▶ TASK STATEMENT: Every line of the data that contains the string "najmem" must be copied.

::::::::::

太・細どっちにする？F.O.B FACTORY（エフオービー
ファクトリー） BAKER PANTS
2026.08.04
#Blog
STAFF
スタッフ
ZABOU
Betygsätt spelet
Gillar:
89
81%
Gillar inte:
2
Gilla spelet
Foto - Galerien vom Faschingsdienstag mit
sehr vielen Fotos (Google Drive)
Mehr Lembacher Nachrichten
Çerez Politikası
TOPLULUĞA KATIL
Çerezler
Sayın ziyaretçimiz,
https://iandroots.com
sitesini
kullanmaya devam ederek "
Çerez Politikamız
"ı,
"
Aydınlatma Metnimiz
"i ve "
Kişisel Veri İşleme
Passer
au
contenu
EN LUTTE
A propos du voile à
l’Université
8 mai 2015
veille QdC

::::::::::

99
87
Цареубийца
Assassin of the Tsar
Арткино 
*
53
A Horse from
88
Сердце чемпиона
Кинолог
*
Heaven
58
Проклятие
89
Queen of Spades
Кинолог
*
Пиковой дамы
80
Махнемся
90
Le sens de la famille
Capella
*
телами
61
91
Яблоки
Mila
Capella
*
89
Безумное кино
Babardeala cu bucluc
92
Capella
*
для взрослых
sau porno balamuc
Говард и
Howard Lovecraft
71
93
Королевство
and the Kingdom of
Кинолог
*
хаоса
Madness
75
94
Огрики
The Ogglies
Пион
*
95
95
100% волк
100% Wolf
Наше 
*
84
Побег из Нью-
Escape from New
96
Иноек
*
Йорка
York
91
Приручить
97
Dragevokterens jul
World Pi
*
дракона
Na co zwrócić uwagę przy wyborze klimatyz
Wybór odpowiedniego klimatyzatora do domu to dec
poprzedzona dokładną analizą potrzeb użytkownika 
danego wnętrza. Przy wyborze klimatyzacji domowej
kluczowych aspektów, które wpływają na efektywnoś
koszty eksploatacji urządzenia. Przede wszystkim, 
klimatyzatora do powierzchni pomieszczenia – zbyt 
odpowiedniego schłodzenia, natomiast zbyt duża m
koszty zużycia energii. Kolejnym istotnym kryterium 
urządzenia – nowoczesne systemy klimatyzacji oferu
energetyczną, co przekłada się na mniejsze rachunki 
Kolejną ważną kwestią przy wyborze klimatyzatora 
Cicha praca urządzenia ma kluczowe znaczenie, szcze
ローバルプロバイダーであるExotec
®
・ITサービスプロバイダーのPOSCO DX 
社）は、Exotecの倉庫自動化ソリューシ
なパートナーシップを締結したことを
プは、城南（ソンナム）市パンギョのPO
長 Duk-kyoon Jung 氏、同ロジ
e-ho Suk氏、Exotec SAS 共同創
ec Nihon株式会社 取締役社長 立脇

::::::::::

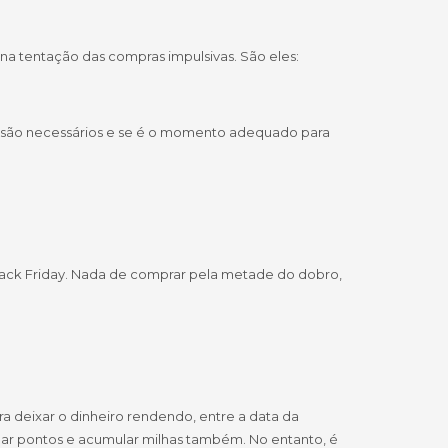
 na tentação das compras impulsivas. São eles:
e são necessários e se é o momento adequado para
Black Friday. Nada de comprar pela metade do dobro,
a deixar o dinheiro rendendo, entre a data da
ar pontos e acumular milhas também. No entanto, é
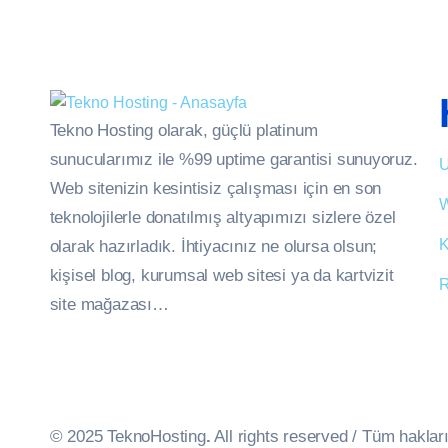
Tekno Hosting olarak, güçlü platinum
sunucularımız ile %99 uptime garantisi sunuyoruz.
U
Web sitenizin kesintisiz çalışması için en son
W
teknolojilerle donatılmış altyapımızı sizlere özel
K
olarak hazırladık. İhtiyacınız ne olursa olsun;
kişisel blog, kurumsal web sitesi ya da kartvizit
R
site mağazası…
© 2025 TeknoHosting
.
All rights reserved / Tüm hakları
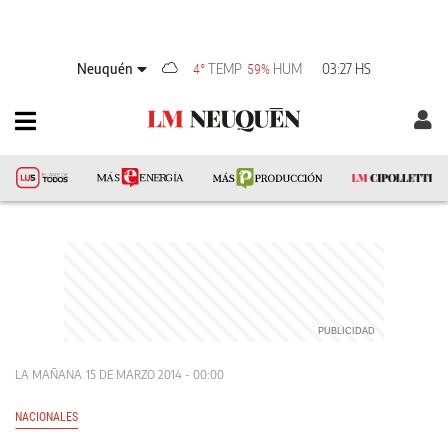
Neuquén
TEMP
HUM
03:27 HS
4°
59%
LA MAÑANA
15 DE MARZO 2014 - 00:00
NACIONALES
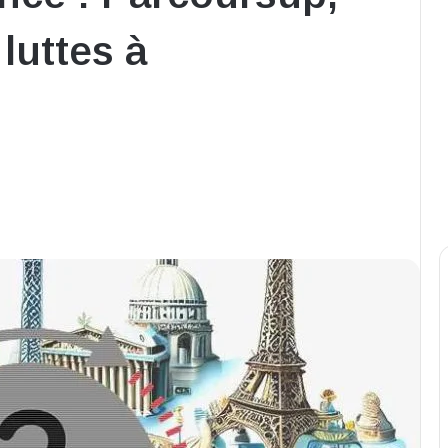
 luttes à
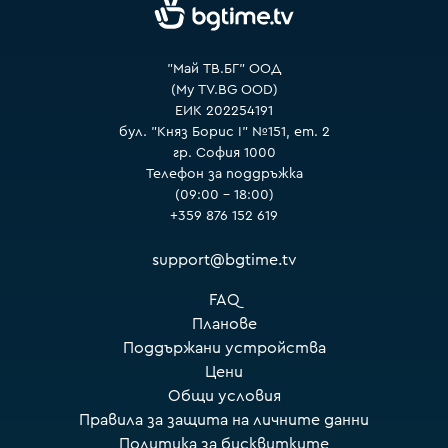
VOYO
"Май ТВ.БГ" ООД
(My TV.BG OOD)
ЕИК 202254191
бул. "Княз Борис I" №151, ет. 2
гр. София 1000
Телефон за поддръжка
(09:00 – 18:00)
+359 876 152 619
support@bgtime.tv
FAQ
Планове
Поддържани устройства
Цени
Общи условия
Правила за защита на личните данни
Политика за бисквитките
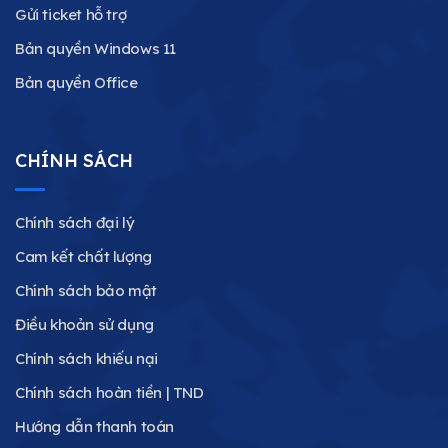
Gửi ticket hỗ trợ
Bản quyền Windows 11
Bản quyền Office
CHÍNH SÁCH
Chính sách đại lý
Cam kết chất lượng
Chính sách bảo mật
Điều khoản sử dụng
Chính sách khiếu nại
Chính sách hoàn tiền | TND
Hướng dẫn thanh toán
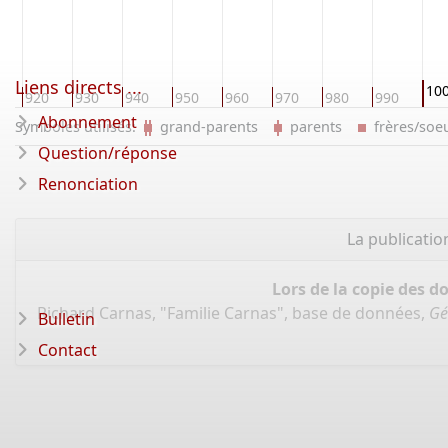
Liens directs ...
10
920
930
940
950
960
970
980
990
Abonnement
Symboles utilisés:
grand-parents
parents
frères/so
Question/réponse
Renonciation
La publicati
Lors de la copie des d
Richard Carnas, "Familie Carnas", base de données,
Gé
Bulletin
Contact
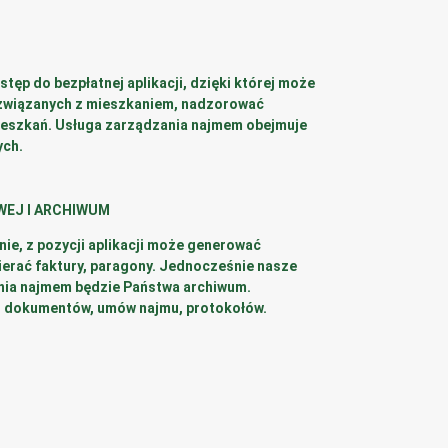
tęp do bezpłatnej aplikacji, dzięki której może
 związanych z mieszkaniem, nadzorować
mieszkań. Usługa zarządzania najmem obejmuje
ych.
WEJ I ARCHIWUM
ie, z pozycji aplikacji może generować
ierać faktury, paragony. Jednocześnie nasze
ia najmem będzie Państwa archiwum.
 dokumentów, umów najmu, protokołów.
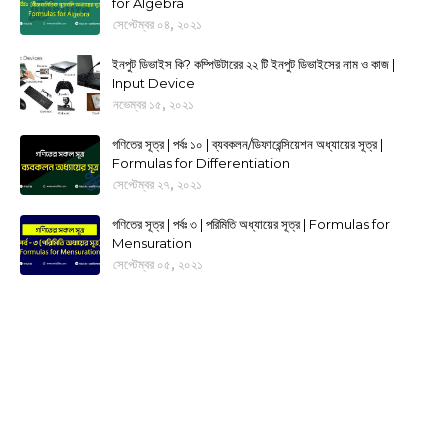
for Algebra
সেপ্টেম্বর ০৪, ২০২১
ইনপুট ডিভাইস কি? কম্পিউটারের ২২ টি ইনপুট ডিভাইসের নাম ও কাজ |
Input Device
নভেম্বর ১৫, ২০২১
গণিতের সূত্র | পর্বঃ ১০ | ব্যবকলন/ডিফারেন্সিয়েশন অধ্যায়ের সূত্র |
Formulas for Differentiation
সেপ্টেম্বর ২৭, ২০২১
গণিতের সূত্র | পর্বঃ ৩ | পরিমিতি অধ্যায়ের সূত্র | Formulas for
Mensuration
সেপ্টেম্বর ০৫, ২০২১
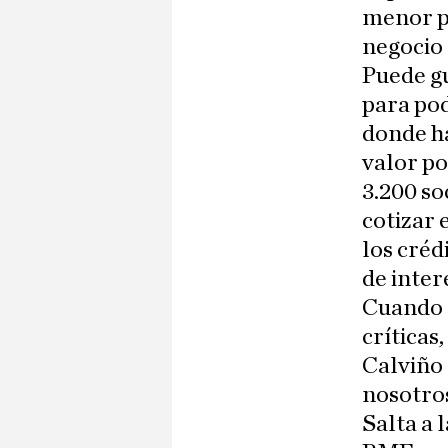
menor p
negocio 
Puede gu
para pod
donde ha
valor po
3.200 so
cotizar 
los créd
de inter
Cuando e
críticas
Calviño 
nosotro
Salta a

::::::::::

▶ RESPONSE TO THIS TASK:
mieszkań. Usługa zarządzania najmem obejmuje
ia najmem będzie Państwa archiwum.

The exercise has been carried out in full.